Книга Вениамина Шалагинова посвящена Ленину-адвокату. Писатель исследует именно эту сторону биографии Ильича. В основе книги - 18 подлинных дел, по которым Ленин выступал в 1892 - 1893 годах в Самарском окружном суде, защищая обездоленных тружеников. Глубина исследования, взволнованность повествования - вот чем подкупает книга о Ленине-юристе.


Мамин-Сибиряк

Книга Николая Сергованцева — научно-художественная биография и одновременно литературоведческое осмысление творчества талантливого писателя-уральца Д. Н. Мамина-Сибиряка. Работая над книгой, автор широко использовал мемуарную литературу дневники переводчика Фидлера, письма Т. Щепкиной-Куперник, воспоминания Е. Н. Пешковой и Н. В. Остроумовой, множество других свидетельств людей, знавших писателя. Автор открывает нам сложную и даже трагичную судьбу этого необыкновенного человека, который при жизни, к сожалению, не дождался достойного признания и оценки.


Косарев

Книга Н. Трущенко о генеральном секретаре ЦК ВЛКСМ Александре Васильевиче Косареве в 1929–1938 годах, жизнь и работа которого — от начала и до конца — была посвящена Ленинскому комсомолу. Выдвинутый временем в эпицентр событий огромного политического звучания, мощной духовной силы, Косарев был одним из активнейших борцов — первопроходцев социалистического созидания тридцатых годов. Книга основана на архивных материалах и воспоминаниях очевидцев.

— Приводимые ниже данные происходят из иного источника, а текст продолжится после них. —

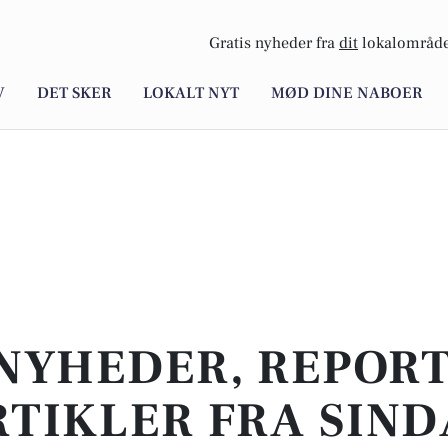
Gratis nyheder fra
dit
lokalområde
V
DET SKER
LOKALT NYT
MØD DINE NABOER
NYHEDER, REPOR
RTIKLER FRA SIND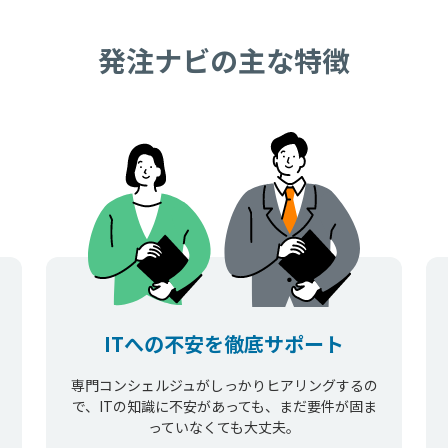
発注ナビの主な特徴
ITへの不安を徹底サポート
専門コンシェルジュがしっかりヒアリングするの
で、ITの知識に不安があっても、まだ要件が固ま
っていなくても大丈夫。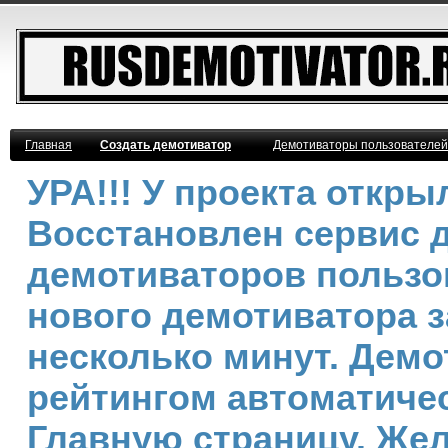
Главная
Создать демотиватор
Демотиваторы пользователей
УРА!!! У проекта откр
Восстановлен сервис 
демотиваторов пользо
нового демотиватора з
несколько минут. Дем
рейтингом автоматичес
Главную страницу. Же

Варлам Тихонович Шаламов - об авторе

В книге рассказывается история главного героя, который сталкивается с различными проблемами и препятствиями на протяжении всего своего путешествия. По пути он встречает множество второстепенных персонажей, которые играют важные роли в истории. Благодаря опыту главного героя книга исследует такие темы, как любовь, потеря, надежда и стойкость. По мере того, как главный герой преодолевает свои трудности, он усваивает ценные уроки жизни и растет как личность.


Сильвестр Сталлоне - Путь от криворотого к супермену

В книге рассказывается история главного героя, который сталкивается с различными проблемами и препятствиями на протяжении всего своего путешествия. По пути он встречает множество второстепенных персонажей, которые играют важные роли в истории. Благодаря опыту главного героя книга исследует такие темы, как любовь, потеря, надежда и стойкость. По мере того, как главный герой преодолевает свои трудности, он усваивает ценные уроки жизни и растет как личность.


Моя миссия в Париже

В книге рассказывается история главного героя, который сталкивается с различными проблемами и препятствиями на протяжении всего своего путешествия. По пути он встречает множество второстепенных персонажей, которые играют важные роли в истории. Благодаря опыту главного героя книга исследует такие темы, как любовь, потеря, надежда и стойкость. По мере того, как главный герой преодолевает свои трудности, он усваивает ценные уроки жизни и растет как личность.